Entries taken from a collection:
━━━━━━━━━━━━━━━━
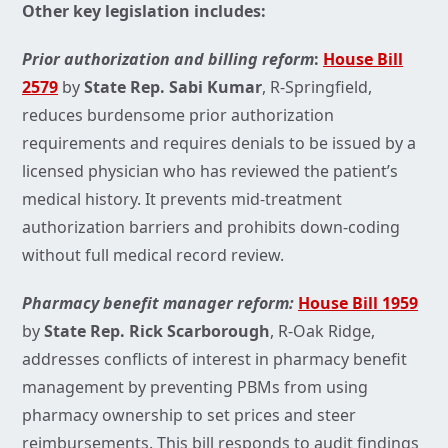
Other key legislation includes:
Prior authorization and billing reform
:
House Bill
2579
by
State Rep. Sabi Kumar
, R-Springfield,
reduces burdensome prior authorization
requirements and requires denials to be issued by a
licensed physician who has reviewed the patient’s
medical history. It prevents mid-treatment
authorization barriers and prohibits down-coding
without full medical record review.
Pharmacy benefit manager reform:
House Bill 1959
by
State Rep. Rick Scarborough
, R-Oak Ridge,
addresses conflicts of interest in pharmacy benefit
management by preventing PBMs from using
pharmacy ownership to set prices and steer
reimbursements. This bill responds to audit findings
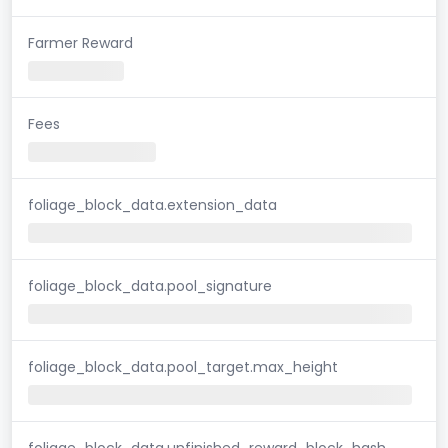
Farmer Reward
Fees
foliage_block_data.extension_data
foliage_block_data.pool_signature
foliage_block_data.pool_target.max_height
foliage_block_data.unfinished_reward_block_hash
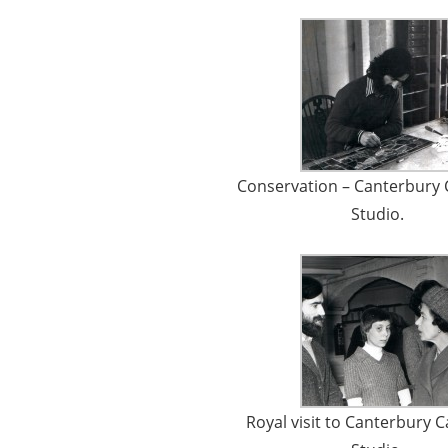
Conservation – Canterbury 
Studio.
Royal visit to Canterbury 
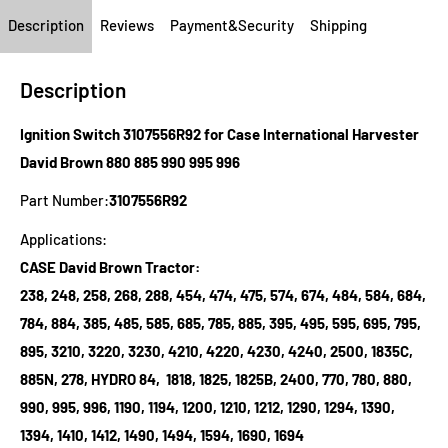
Description
Reviews
Payment&Security
Shipping
Description
Ignition Switch 3107556R92 for Case International Harvester
David Brown 880 885 990 995 996
Part Number:
3107556R92
Applications:
CASE David Brown Tractor:
238, 248, 258, 268, 288, 454, 474, 475, 574, 674, 484, 584, 684,
784, 884, 385, 485, 585, 685, 785, 885, 395, 495, 595, 695, 795,
895, 3210, 3220, 3230, 4210, 4220, 4230, 4240, 2500, 1835C,
885N, 278, HYDRO 84, 1818, 1825, 1825B, 2400, 770, 780, 880,
990, 995, 996, 1190, 1194, 1200, 1210, 1212, 1290, 1294, 1390,
1394, 1410, 1412, 1490, 1494, 1594, 1690, 1694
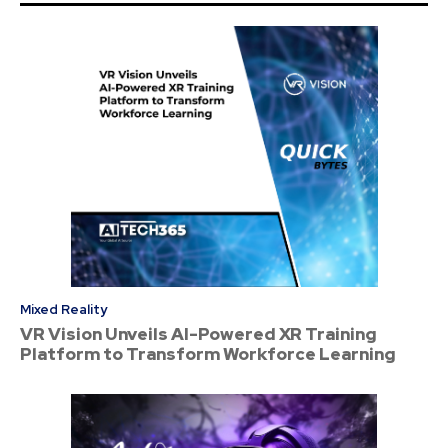
Mixed Reality
VR Vision Unveils AI-Powered XR Training
Platform to Transform Workforce Learning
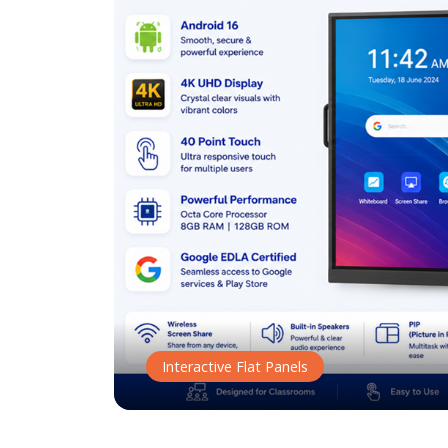
Interactive Flat Panels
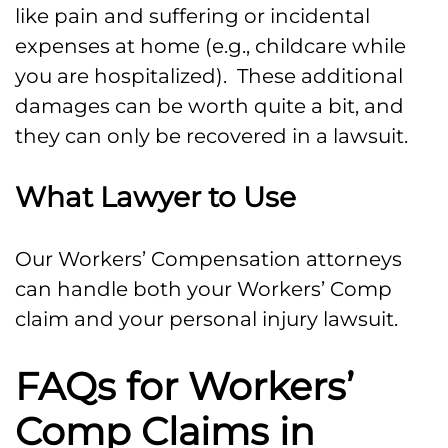
like pain and suffering or incidental
expenses at home (e.g., childcare while
you are hospitalized). These additional
damages can be worth quite a bit, and
they can only be recovered in a lawsuit.
What Lawyer to Use
Our Workers’ Compensation attorneys
can handle both your Workers’ Comp
claim and your personal injury lawsuit.
FAQs for Workers’
Comp Claims in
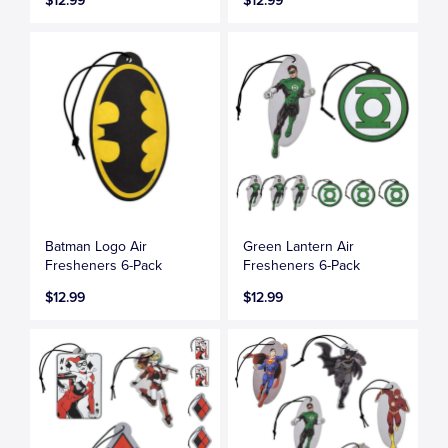
$12.99
$12.99
Batman Logo Air
Green Lantern Air
Fresheners 6-Pack
Fresheners 6-Pack
$12.99
$12.99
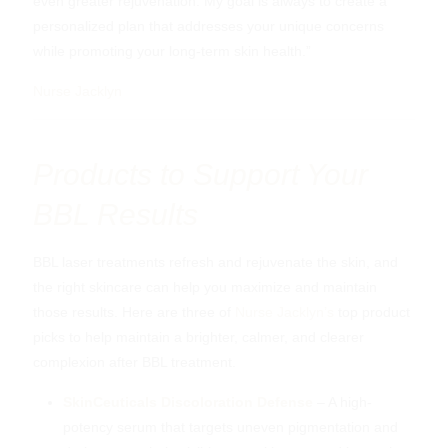
even greater rejuvenation. My goal is always to create a
personalized plan that addresses your unique concerns
while promoting your long-term skin health.”
Nurse Jacklyn
Products to Support Your
BBL Results
BBL laser treatments refresh and rejuvenate the skin, and
the right skincare can help you maximize and maintain
those results. Here are three of
Nurse Jacklyn’s
top product
picks to help maintain a brighter, calmer, and clearer
complexion after BBL treatment.
SkinCeuticals Discoloration Defense
– A high-
potency serum that targets uneven pigmentation and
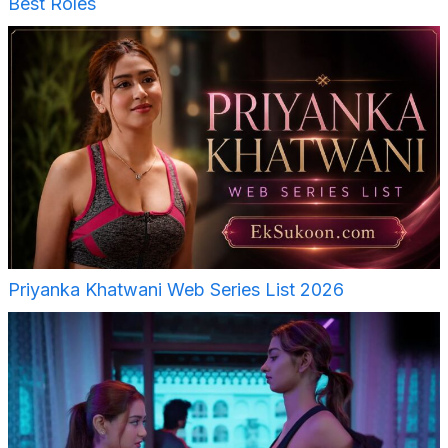
Best Roles
Priyanka Khatwani Web Series List 2026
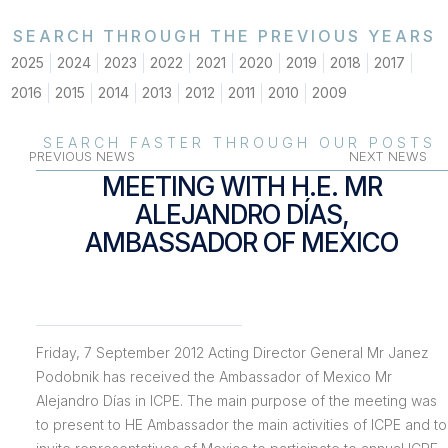
SEARCH THROUGH THE PREVIOUS YEARS
2025
2024
2023
2022
2021
2020
2019
2018
2017
2016
2015
2014
2013
2012
2011
2010
2009
SEARCH FASTER THROUGH OUR POSTS
PREVIOUS NEWS
NEXT NEWS
MEETING WITH H.E. MR
ALEJANDRO DÍAS,
AMBASSADOR OF MEXICO
Friday, 7 September 2012 Acting Director General Mr Janez
Podobnik has received the Ambassador of Mexico Mr
Alejandro Días in ICPE. The main purpose of the meeting was
to present to HE Ambassador the main activities of ICPE and to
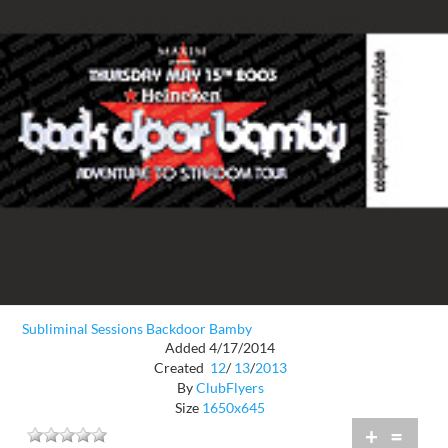
Subliminal Sessions Backdoor Bamby
Added 4/17/2014
Created
12
/
13
/
2013
By
ClubFlyers
Size
1650x645
+
=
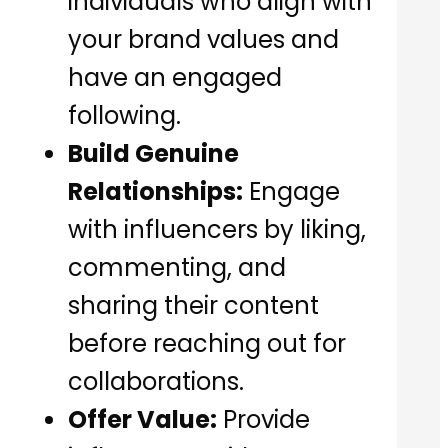
individuals who align with
your brand values and
have an engaged
following.
Build Genuine
Relationships:
Engage
with influencers by liking,
commenting, and
sharing their content
before reaching out for
collaborations.
Offer Value:
Provide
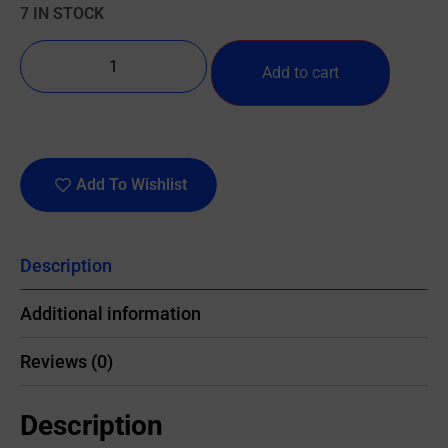
7 IN STOCK
Add to cart
Add To Wishlist
Description
Additional information
Reviews (0)
Description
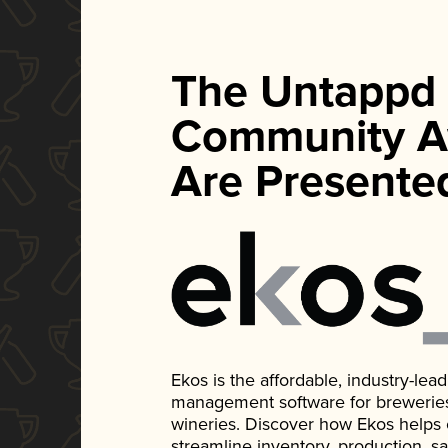
The Untappd
Community A
Are Presente
Ekos is the affordable, industry-le
management software for breweries, d
wineries. Discover how Ekos helps
streamline inventory, production, s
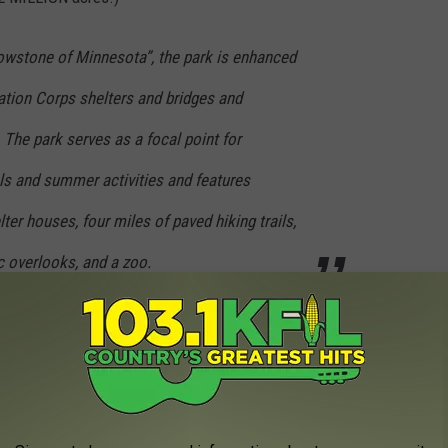
lowstone of Minnesota”, the park is enhanced
ation Corps shelters and bridges and
The park serves as a focal point for
ls and summer activities and features
ter houses, four miles of paved hiking trails,
c overlooks, and a zoo.
ne of Minnesota,'
however, is likely Ramsey Falls.
According to
rge as the waterfall at Yellowstone, but it is certainly beautiful
, rocky gorge."
 Opening 2 New Stores in Minnesota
━━━━━━━━━━━━━━━━
> [To do]
Pictures are to be left out when the entries above are repeated exactly.

> [Task answer]
Other key legislation includes:
Prior authorization and billing reform
:
House Bill
2579
by
State Rep. Sabi Kumar
, R-Springfield,
reduces burdensome prior authorization
requirements and requires denials to be issued by a
licensed physician who has reviewed the patient’s
medical history. It prevents mid-treatment
authorization barriers and prohibits down-coding
without full medical record review.
Pharmacy benefit manager reform:
House Bill 1959
by
State Rep. Rick Scarborough
, R-Oak Ridge,
addresses conflicts of interest in pharmacy benefit
management by preventing PBMs from using
pharmacy ownership to set prices and steer
reimbursements. This bill responds to audit findings
Farmer Reward
Fees
foliage_block_data.extension_data
foliage_block_data.pool_signature
foliage_block_data.pool_target.max_height
foliage_block_data.unfinished_reward_block_hash
Conservation – Canterbury 
Studio.
Royal visit to Canterbury 
Description
Reviews
Payment&Security
Shipping
Description
Ignition Switch 3107556R92 for Case International Harvester
David Brown 880 885 990 995 996
Part Number:
3107556R92
Applications:
CASE David Brown Tractor:
238, 248, 258, 268, 288, 454, 474, 475, 574, 674, 484, 584, 684,
784, 884, 385, 485, 585, 685, 785, 885, 395, 495, 595, 695, 795,
895, 3210, 3220, 3230, 4210, 4220, 4230, 4240, 2500, 1835C,
885N, 278, HYDRO 84, 1818, 1825, 1825B, 2400, 770, 780, 880,
990, 995, 996, 1190, 1194, 1200, 1210, 1212, 1290, 1294, 1390,
1394, 1410, 1412, 1490, 1494, 1594, 1690, 1694
Mixed Reality
VR Vision Unveils AI-Powered XR Training
Platform to Transform Workforce Learning
Interactive Flat Panels
like pain and suffering or incidental
expenses at home (e.g., childcare while
you are hospitalized). These additional
damages can be worth quite a bit, and
they can only be recovered in a lawsuit.
What Lawyer to Use
Our Workers’ Compensation attorneys
can handle both your Workers’ Comp
claim and your personal injury lawsuit.
FAQs for Workers’
Comp Claims in
$12.99
$12.99
Batman Logo Air
Green Lantern Air
Fresheners 6-Pack
Fresheners 6-Pack
$12.99
$12.99
even greater rejuvenation. My goal is always to create a
personalized plan that addresses your unique concerns
while promoting your long-term skin health.”
Nurse Jacklyn
Products to Support Your
BBL Results
BBL laser treatments refresh and rejuvenate the skin, and
the right skincare can help you maximize and maintain
those results. Here are three of
Nurse Jacklyn’s
top product
picks to help maintain a brighter, calmer, and clearer
complexion after BBL treatment.
SkinCeuticals Discoloration Defense
– A high-
potency serum that targets uneven pigmentation and
Best Roles
Priyanka Khatwani Web Series List 2026
SEARCH THROUGH THE PREVIOUS YEARS
2025
2024
2023
2022
2021
2020
2019
2018
2017
2016
2015
2014
2013
2012
2011
2010
2009
SEARCH FASTER THROUGH OUR POSTS
PREVIOUS NEWS
NEXT NEWS
MEETING WITH H.E. MR
ALEJANDRO DÍAS,
AMBASSADOR OF MEXICO
Friday, 7 September 2012 Acting Director General Mr Janez
Podobnik has received the Ambassador of Mexico Mr
Alejandro Días in ICPE. The main purpose of the meeting was
to present to HE Ambassador the main activities of ICPE and to
Subliminal Sessions Backdoor Bamby
Added 4/17/2014
Created
12
/
13
/
2013
By
ClubFlyers
Size
1650x645
+
=
individuals who align with
your brand values and
have an engaged
following.
Build Genuine
Relationships:
Engage
with influencers by liking,
commenting, and
sharing their content
before reaching out for
collaborations.
Offer Value:
Provide
7 IN STOCK
Add to cart
Add To Wishlist
Description
Additional information
Reviews (0)
Description
The Untappd
Community A
Are Presente
Ekos is the affordable, industry-le
management software for breweries, d
wineries. Discover how Ekos helps
streamline inventory, production, s
lowstone of Minnesota”, the park is enhanced
ation Corps shelters and bridges and
The park serves as a focal point for
ls and summer activities and features
ter houses, four miles of paved hiking trails,
c overlooks, and a zoo.
ne of Minnesota,'
however, is likely Ramsey Falls.
According to
rge as the waterfall at Yellowstone, but it is certainly beautiful
, rocky gorge."
 Opening 2 New Stores in Minnesota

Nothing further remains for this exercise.